Step 23: Upload the Code

    Press the upload button in your Arduino window as shown in the red circle in picture above. Wait for the uploading to complete.

    Step 24: The End Product!

    Unplug the USB cable and you now have the final product! All you have to do is turn on the battery pack and tap the screen to start collecting data!

    The more spikes you see on the left side, the lower your focus level.

    Step 25: EAGLE Diagram

    Above is the EAGLE diagram. The TFT Touch Shield, EEG sensor and 9V battery is labelled. The Arduino UNO has it's own label printed on it already.

    The 9V Battery has its positive end connected to the 5V pin and negative end connected to the GND pin of the Arduino Uno.

    The EEG Sensor has its VCC pin connected to the 3V pin,GND pin to the GND pin and REF pin to the A5 pin of the Arduino Uno.

    The TFT Touch Shield is connected to all the pins of the Arduino Uno.

    Step 26: Reading the Data.

    In step 4, there was a diagram showing what frequencies of brainwaves correspond to which level of consciousness/focus. Our graph is on a scale of 10Hz per square. So, if you see a peak at the end of the 2nd square (like in the picture). It means that there's a majority of brainwaves at 20Hz. This indicates Beta waves, meaning that the person is awake and focused.

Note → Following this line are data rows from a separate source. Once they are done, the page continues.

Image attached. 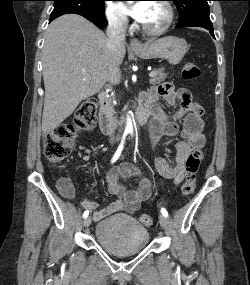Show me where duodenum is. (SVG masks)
I'll list each match as a JSON object with an SVG mask.
<instances>
[{
  "instance_id": "duodenum-1",
  "label": "duodenum",
  "mask_w": 250,
  "mask_h": 285,
  "mask_svg": "<svg viewBox=\"0 0 250 285\" xmlns=\"http://www.w3.org/2000/svg\"><path fill=\"white\" fill-rule=\"evenodd\" d=\"M99 110V126L104 134H110L114 131L116 123L110 110L109 95L106 92H100L98 95ZM135 120L139 124L147 122L151 116V108L148 103L142 101L138 110L135 112Z\"/></svg>"
}]
</instances>
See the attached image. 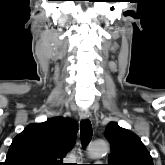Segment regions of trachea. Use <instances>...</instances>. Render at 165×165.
I'll return each mask as SVG.
<instances>
[{"label": "trachea", "mask_w": 165, "mask_h": 165, "mask_svg": "<svg viewBox=\"0 0 165 165\" xmlns=\"http://www.w3.org/2000/svg\"><path fill=\"white\" fill-rule=\"evenodd\" d=\"M92 125L91 122L87 120H82L80 123V134L81 143L83 147H86L92 139Z\"/></svg>", "instance_id": "trachea-1"}]
</instances>
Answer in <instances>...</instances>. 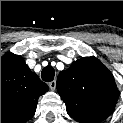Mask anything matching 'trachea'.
I'll use <instances>...</instances> for the list:
<instances>
[{
	"instance_id": "3493384b",
	"label": "trachea",
	"mask_w": 123,
	"mask_h": 123,
	"mask_svg": "<svg viewBox=\"0 0 123 123\" xmlns=\"http://www.w3.org/2000/svg\"><path fill=\"white\" fill-rule=\"evenodd\" d=\"M55 71L51 66H47L42 70L41 78L43 81L50 82L54 79Z\"/></svg>"
}]
</instances>
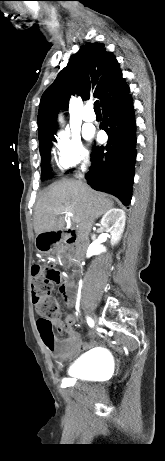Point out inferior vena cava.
<instances>
[{
  "label": "inferior vena cava",
  "mask_w": 165,
  "mask_h": 461,
  "mask_svg": "<svg viewBox=\"0 0 165 461\" xmlns=\"http://www.w3.org/2000/svg\"><path fill=\"white\" fill-rule=\"evenodd\" d=\"M88 164H89V160L86 159V160L84 161V164H83V167H82V170H83V171L86 170V166H87Z\"/></svg>",
  "instance_id": "obj_1"
}]
</instances>
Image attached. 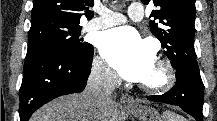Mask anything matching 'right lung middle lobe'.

    Step 27: Opening the Serial Monitor (Optional)

    Open the serial monitor under the tools tab in the upper left.

    Or, you can press Ctrl+Shift+M

    Step 28: Take a Reading on the Serial Monitor (Optional)

    With the arduino plugged into the computer, take a reading using the touchscreen display.

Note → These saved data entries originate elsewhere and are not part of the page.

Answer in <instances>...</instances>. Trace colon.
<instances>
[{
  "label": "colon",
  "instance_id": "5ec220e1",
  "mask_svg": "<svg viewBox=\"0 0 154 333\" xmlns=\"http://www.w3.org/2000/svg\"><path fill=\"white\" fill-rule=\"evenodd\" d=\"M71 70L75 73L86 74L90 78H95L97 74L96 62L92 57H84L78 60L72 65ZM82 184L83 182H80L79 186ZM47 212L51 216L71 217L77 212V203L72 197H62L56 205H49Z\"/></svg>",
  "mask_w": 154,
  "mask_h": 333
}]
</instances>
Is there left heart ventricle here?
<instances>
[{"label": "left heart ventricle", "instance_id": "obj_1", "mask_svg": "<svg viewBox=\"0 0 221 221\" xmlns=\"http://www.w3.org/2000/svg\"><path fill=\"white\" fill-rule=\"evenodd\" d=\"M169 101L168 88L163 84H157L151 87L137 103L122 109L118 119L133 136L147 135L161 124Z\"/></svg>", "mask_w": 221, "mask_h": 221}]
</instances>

    Step 29: Copy Your Results (Optional)

    Click on the Serial Monitor, Press CTRL+A, and then CTRL+C to copy all the data.

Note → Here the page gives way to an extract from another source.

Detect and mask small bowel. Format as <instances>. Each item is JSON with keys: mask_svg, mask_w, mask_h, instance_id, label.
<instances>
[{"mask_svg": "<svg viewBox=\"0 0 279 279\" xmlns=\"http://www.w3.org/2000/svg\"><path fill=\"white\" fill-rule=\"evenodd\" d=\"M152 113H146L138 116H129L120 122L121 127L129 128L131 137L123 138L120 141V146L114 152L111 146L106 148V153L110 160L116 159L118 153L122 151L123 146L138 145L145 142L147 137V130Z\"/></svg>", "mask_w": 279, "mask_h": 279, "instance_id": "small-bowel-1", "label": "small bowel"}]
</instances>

    Step 30: Paste the Results Into a Text Document. (Optional)

    Open a text document like Notepad and press CTRL+V to paste the results.

    Step 31: Save the Results As a .txt File. (Optional)

    This code can then be exported into a software like excel in order to analyze the data.

    Step 32: Further Ideas

    • You can create a device that jolts you awake when you lose focus by adding a vibrating motor and some code that activates the motor if it detects brainwaves below a certain frequency (similar to how a Fitbit vibrates).
    • Adding SD card capabilities would allow you to store the data and process it in other ways through applications like Microsoft Excel.